Partnership is an agreement between two or more individuals to generate income together. It is governed by the Partnership Act, 1932. When a partner in a firm dies, the structure of the firm changes, but its functioning and accounting treatment remain the same. This is primarily determined by the Partnership Agreement made when the firm was established.
This article will discuss:
(1) how a partnership firm can dissolve or continue to exist after the death of a partner;
(2) the procedural requirements for partnerships with two or more partners;
(3) the elements required to prove the continuation of a partnership firm in court; and
(4) the rights, liabilities, and profits of the deceased partner’s legal heirs in the firm’s assets and income.

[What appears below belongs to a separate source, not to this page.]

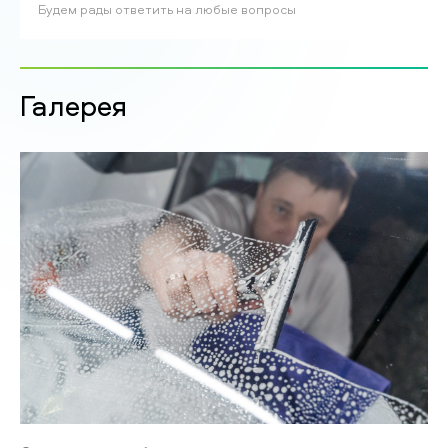
Будем рады ответить на любые вопросы
Галерея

Dissolution or continuation of a Partnership Firm after the death of a partner:
According to Section 42 of the Partnership Act, a partnership firm can be dissolved in the following circumstances: (1) If it was established for a fixed term, by the expiry of that term; (2) If it was established for a specific project, by the completion of that project; (3) By the death of a partner; and (4) By the bankruptcy of a partner. As per Section 42, the death of a partner can lead to the dissolution of the partnership firm. However, if the partnership agreement specifies the effect of a partner’s death and whether a new partner can be added, then it needs to be determined whether the new partner will continue with the existing partnership firm. Section 6 of the Act states that the intention of the parties should be considered. In the case of Noorani Travels v Muhammad Hanif (2008 SCMR 1395), the Supreme Court held that even though the death of a partner is a cause for dissolution, if the conduct of the parties shows an intention to continue the partnership, the firm should not be dissolved.
Intention to continue the partnership after the death of a partner:
To demonstrate the intention of surviving partners to continue a partnership after the death of a partner, several facts and evidence can be considered. These include:
- Conduct of parties: This involves actions like exchanging letters and affidavits, signed by the new partner and legal heirs, affirming the changes in the partnership.

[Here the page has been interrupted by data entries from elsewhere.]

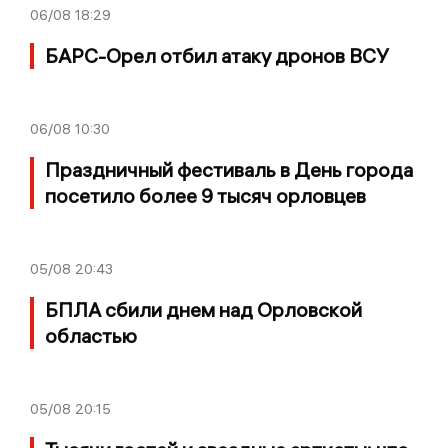
06/08
18:29
БАРС-Орел отбил атаку дронов ВСУ
06/08
10:30
Праздничный фестиваль в День города
посетило более 9 тысяч орловцев
05/08
20:43
БПЛА сбили днем над Орловской
областью
05/08
20:15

- Payment withdrawals: The new partner making withdrawals from the partnership account.
- Sale deeds: Documentation showing property transfers in favor of all partners.
- Renewal of agency agreements: Agreements pertaining to the partnership’s agency relationships being renewed.
- Change of Partnership agreements: Official agreements specifying the alteration in the partnership, along with confirmation from the Registrar of Firms.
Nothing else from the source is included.